Below is some data. Retype exactly the lines starting at the one with "sind in konfessionellen" and ending at the one with "Eltern ihre Kinder auf die Johannisschule".

Page images and extracted text.
== == ==

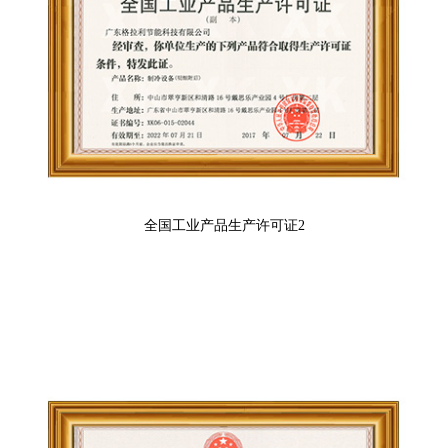
全国工业产品生产许可证2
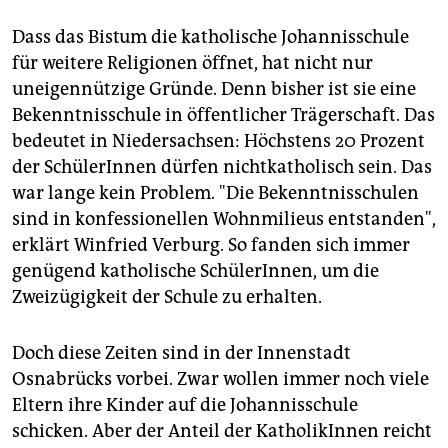
Dass das Bistum die katholische Johannisschule
für weitere Religionen öffnet, hat nicht nur
uneigennützige Gründe. Denn bisher ist sie eine
Bekenntnisschule in öffentlicher Trägerschaft. Das
bedeutet in Niedersachsen: Höchstens 20 Prozent
der SchülerInnen dürfen nichtkatholisch sein. Das
war lange kein Problem. "Die Bekenntnisschulen
sind in konfessionellen Wohnmilieus entstanden",
erklärt Winfried Verburg. So fanden sich immer
genügend katholische SchülerInnen, um die
Zweizügigkeit der Schule zu erhalten.
Doch diese Zeiten sind in der Innenstadt
Osnabrücks vorbei. Zwar wollen immer noch viele
Eltern ihre Kinder auf die Johannisschule
schicken. Aber der Anteil der KatholikInnen reicht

== == ==

OUTPUT.
sind in konfessionellen Wohnmilieus entstanden",
erklärt Winfried Verburg. So fanden sich immer
genügend katholische SchülerInnen, um die
Zweizügigkeit der Schule zu erhalten.
Doch diese Zeiten sind in der Innenstadt
Osnabrücks vorbei. Zwar wollen immer noch viele
Eltern ihre Kinder auf die Johannisschule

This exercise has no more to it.